The Sudanese government signed a framework cease-fire agreement Thursday with a rebel group from the country’s war-torn Darfur region, according to state-run media.
The agreement was signed in Doha, Qatar, by Sudanese official Ghazi Salahuddin and Al-Tigani Sessi of the Movement for Liberation and Justice, according to SUNA, a Sudanese state-run news agency.
The Movement for Liberation and Justice is an umbrella group comprised of 10 rebel groups that united last month, according to the Sudan Tribune.
Thursday’s signing comes less than a month after the Sudanese government signed a framework peace agreement with the rebel Justice and Equality Movement.
The framework agreement is considered the first step toward the achievement of a lasting peace accord in Darfur.
The signing Thursday, which took place at the Ritz Carlton Hotel in Doha, according to the Qatar news agency, was attended by Sudan’s vice president, Ali Osman Mohamed Taha, and a number of other high-ranking officials from other countries, including Chad and Eritrea, according to SUNA.
Qatar has been mediating talks between the two sides in the Darfur conflict, which erupted in 2003 after rebels began an uprising against the Khartoum government.

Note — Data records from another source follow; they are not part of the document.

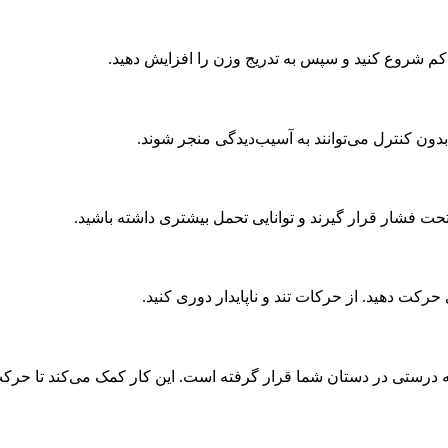
ن کم شروع کنید و سپس به تدریج وزن را افزایش دهید.
ون کنترل می‌توانند به آسیب‌دیدگی منجر شوند.
حت فشار قرار گیرند و توانایی تحمل بیشتری داشته باشید.
حرکت دهید. از حرکات تند و ناپایدار دوری کنید.
 به درستی در دستان شما قرار گرفته است. این کار کمک می‌کند تا حرک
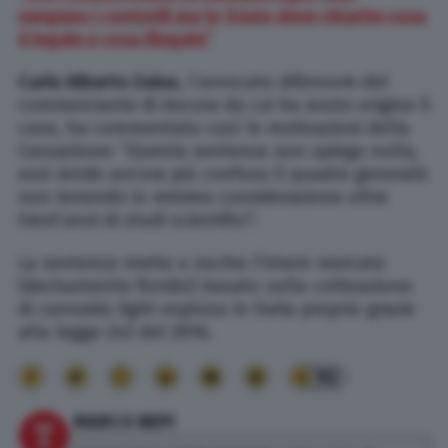
vengano i controlli ma lo Stato deve chiarire cosa
è legale e cosa illegale”
Carlo Alberto Zaina
, l’avvocato difensore del
commerciante di Ancora da cui ha avuto origine il
caso, ha commentato così le motivazioni della
Cassazione: “Questa sentenza non spiega nulla,
anzi rende ancora più confuso il quadro generale
non tenendo in minima considerazione oltre
trent’anni di studi scientifici”.
La sentenza mette a rischio l’intero mercato
(decisamente florido) basato sulla coltivazione
di cannabis light esploso in Italia proprio grazie
alla legge 242 del 2016.
92
MARCO NEPI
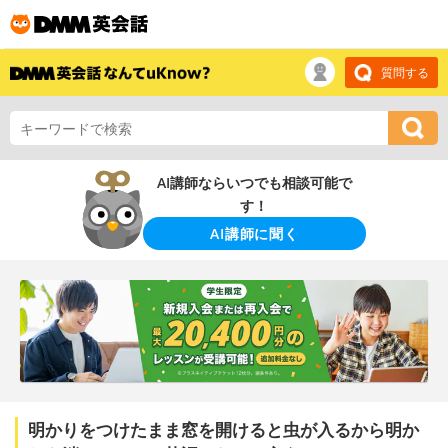
質問する
AI講師ならいつでも相談可能で
す！
AI講師に聞く
明かりをつけたまま窓を開けると虫が入るから明か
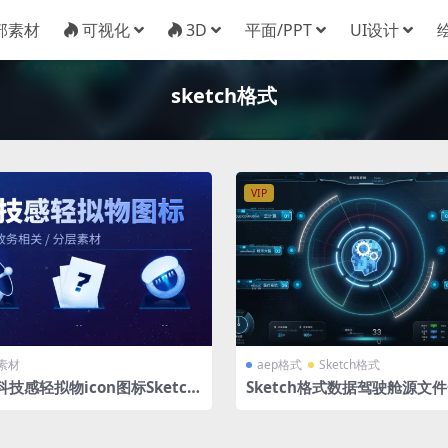
部素材
可视化
3D
平面/PPT
UI设计
sketch格式
VIP
素材
aep格式
Sketch格式
科技感轻拟物icon图标Sketch
Sketch格式数据驾驶舱源文件
gma格式
动效工程源文件 系统入口 圆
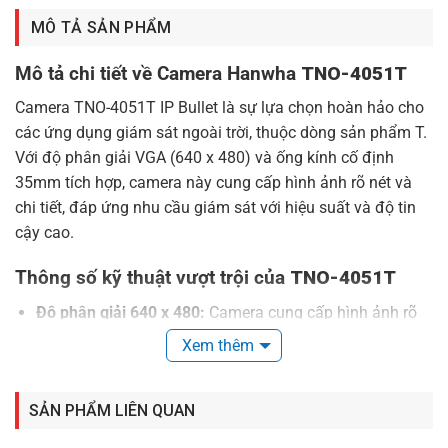
MÔ TẢ SẢN PHẨM
Mô tả chi tiết về Camera Hanwha
TNO-4051T
Camera TNO-4051T IP Bullet là sự lựa chọn hoàn hảo cho
các ứng dụng giám sát ngoài trời, thuộc dòng sản phẩm T.
Với độ phân giải VGA (640 x 480) và ống kính cố định
35mm tích hợp, camera này cung cấp hình ảnh rõ nét và
chi tiết, đáp ứng nhu cầu giám sát với hiệu suất và độ tin
cậy cao.
Thông số kỹ thuật vượt trội của
TNO-4051T
Độ phân giải 640 x 480:
Camera cung cấp hình ảnh rõ
ràng và sắc nét, giúp theo dõi mọi hoạt động trong khu
Xem thêm
vực giám sát một cách chi tiết.
Ống kính cố định 35mm:
Tích hợp ống kính này giúp
SẢN PHẨM LIÊN QUAN
camera có khả năng quan sát ổn định và chính xác.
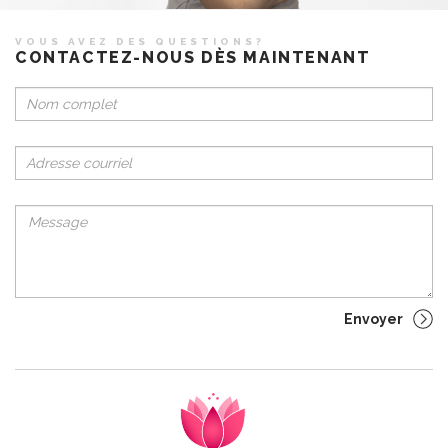
VOUS AVEZ DES QUESTIONS?
CONTACTEZ-NOUS DÈS MAINTENANT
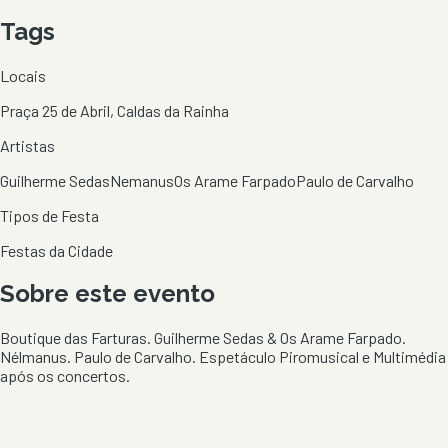
Tags
Locais
Praça 25 de Abril, Caldas da Rainha
Artistas
Guilherme Sedas
Nemanus
Os Arame Farpado
Paulo de Carvalho
Tipos de Festa
Festas da Cidade
Sobre este evento
Boutique das Farturas. Guilherme Sedas & Os Arame Farpado.
Nélmanus. Paulo de Carvalho. Espetáculo Piromusical e Multimédia
após os concertos.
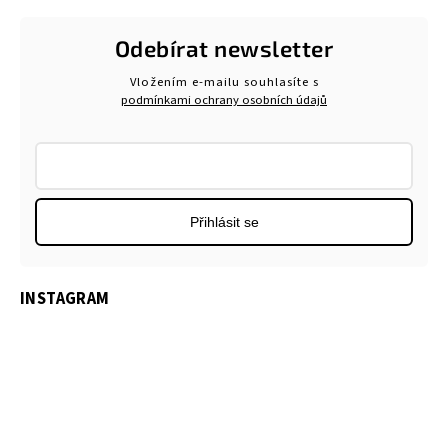
Odebírat newsletter
Vložením e-mailu souhlasíte s
podmínkami ochrany osobních údajů
Přihlásit se
INSTAGRAM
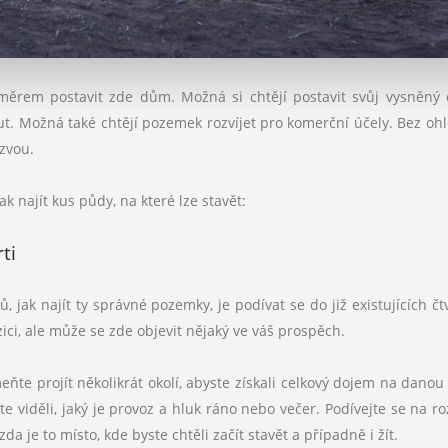
áměrem postavit zde dům. Možná si chtějí postavit svůj vysněný
t. Možná také chtějí pozemek rozvíjet pro komerční účely. Bez oh
zvou.
k najít kus půdy, na které lze stavět:
ti
 jak najít ty správné pozemky, je podívat se do již existujících čtv
ici, ale může se zde objevit nějaký ve váš prospěch.
ňte projít několikrát okolí, abyste získali celkový dojem na danou 
 viděli, jaký je provoz a hluk ráno nebo večer. Podívejte se na ro
da je to místo, kde byste chtěli začít stavět a případně i žít.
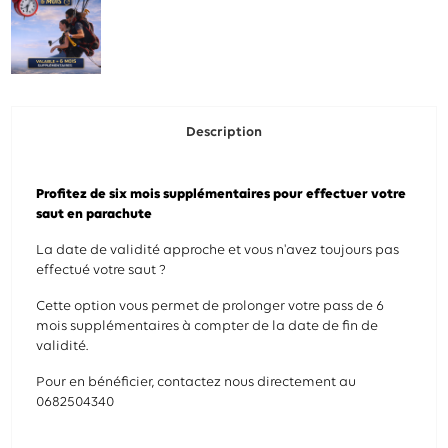
Description
Profitez de six mois supplémentaires pour effectuer votre
saut en parachute
La date de validité approche et vous n'avez toujours pas
effectué votre saut ?
Cette option vous permet de prolonger votre pass de 6
mois supplémentaires à compter de la date de fin de
validité.
Pour en bénéficier, contactez nous directement au
0682504340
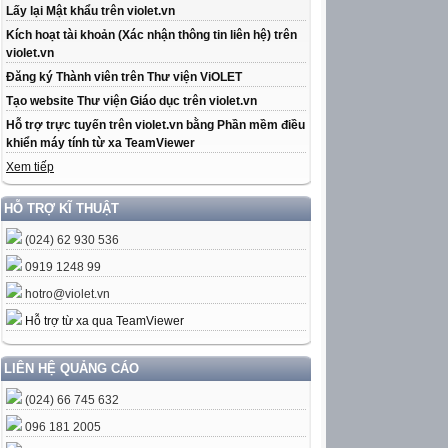
Lấy lại Mật khẩu trên violet.vn
Kích hoạt tài khoản (Xác nhận thông tin liên hệ) trên
violet.vn
Đăng ký Thành viên trên Thư viện ViOLET
Tạo website Thư viện Giáo dục trên violet.vn
Hỗ trợ trực tuyến trên violet.vn bằng Phần mềm điều
khiển máy tính từ xa TeamViewer
Xem tiếp
HỖ TRỢ KĨ THUẬT
(024) 62 930 536
0919 1248 99
hotro@violet.vn
Hỗ trợ từ xa qua TeamViewer
LIÊN HỆ QUẢNG CÁO
(024) 66 745 632
096 181 2005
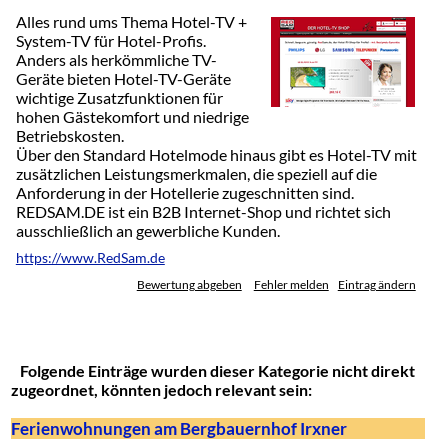
Alles rund ums Thema Hotel-TV +
System-TV für Hotel-Profis.
Anders als herkömmliche TV-
Geräte bieten Hotel-TV-Geräte
wichtige Zusatzfunktionen für
hohen Gästekomfort und niedrige
Betriebskosten.
Über den Standard Hotelmode hinaus gibt es Hotel-TV mit
zusätzlichen Leistungsmerkmalen, die speziell auf die
Anforderung in der Hotellerie zugeschnitten sind.
REDSAM.DE ist ein B2B Internet-Shop und richtet sich
ausschließlich an gewerbliche Kunden.
https://www.RedSam.de
Bewertung abgeben
Fehler melden
Eintrag ändern
Folgende Einträge wurden dieser Kategorie nicht direkt
zugeordnet, könnten jedoch relevant sein:
Ferienwohnungen am Bergbauernhof Irxner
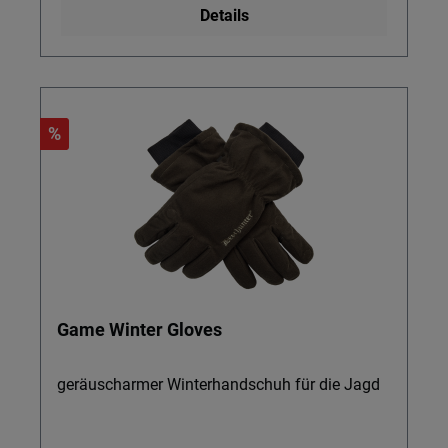
Details
%
Game Winter Gloves
geräuscharmer Winterhandschuh für die Jagd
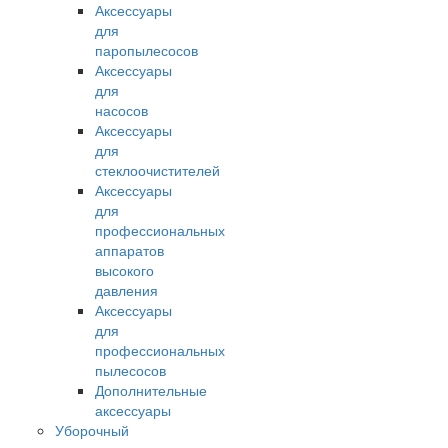
Аксессуары
для
паропылесосов
Аксессуары
для
насосов
Аксессуары
для
стеклоочистителей
Аксессуары
для
профессиональных
аппаратов
высокого
давления
Аксессуары
для
профессиональных
пылесосов
Дополнительные
аксессуары
Уборочный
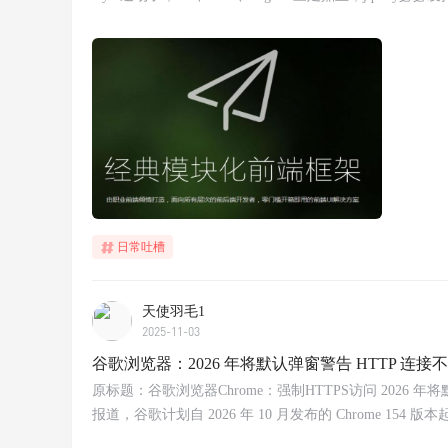
日常吐槽
天使羽毛1
2025-11-03
谷歌浏览器：2026 年将默认弹窗警告 HTTP 连接
原标题：谷歌浏览器Chrome：强制HTTPS访问 2026 年将默认
报道，谷歌计划自 2026 年 10 月发布的 Chrome 1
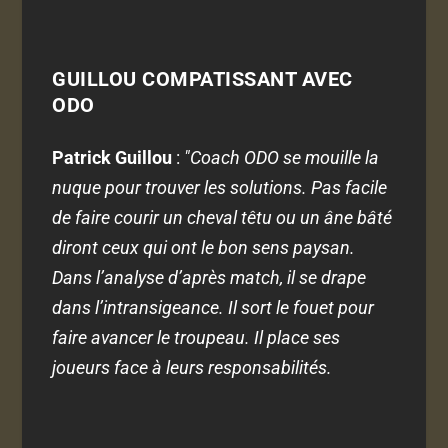
GUILLOU COMPATISSANT AVEC
ODO
Patrick Guillou
:
"Coach ODO se mouille la
nuque pour trouver les solutions. Pas facile
de faire courir un cheval têtu ou un âne bâté
diront ceux qui ont le bon sens paysan.
Dans l’analyse d’après match, il se drape
dans l’intransigeance. Il sort le fouet pour
faire avancer le troupeau. Il place ses
joueurs face à leurs responsabilités.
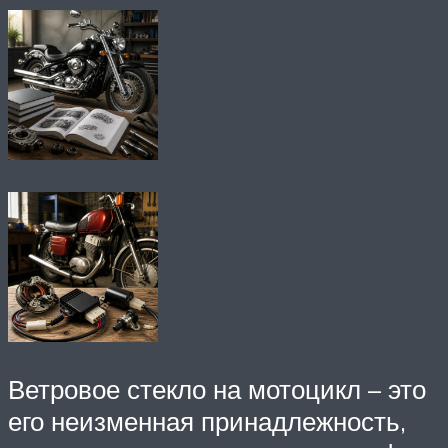
Ветровое стекло на мотоцикл – это
его неизменная принадлежность,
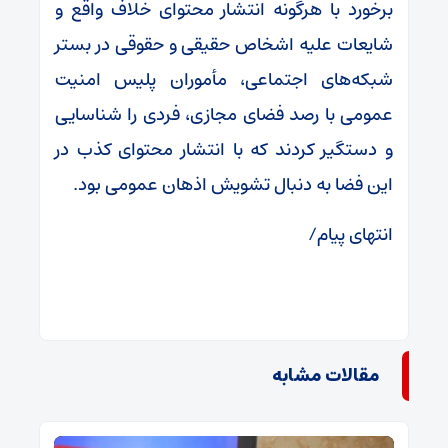
برخورد با هرگونه انتشار محتوای خلاف واقع و
شایعات علیه اشخاص حقیقی و حقوقی در بستر
شبکه‌های اجتماعی، مأموران پلیس امنیت
عمومی با رصد فضای مجازی، فردی را شناسایی
و دستگیر کردند که با انتشار محتوای کذب در
این فضا به دنبال تشویش اذهان عمومی بود.
انتهای پیام/
مقالات مشابه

The government launched a brutal counter-insurgency campaign, aided by government-backed Arab militias that went from village to village in Darfur, killing, torturing and raping residents, according to the United Nations, Western governments and human rights organizations.
Sudanese President Omar al-Bashir is under pressure to end the fighting, particularly after the International Criminal Court charged him with genocide last year in connection with the government’s campaign of violence in Darfur.
In the past seven years, more than 300,000 people have been killed through direct combat, disease or malnutrition, according to the United Nations.
An additional 2.7 million people fled their homes because of fighting among rebels, government forces and allied militias.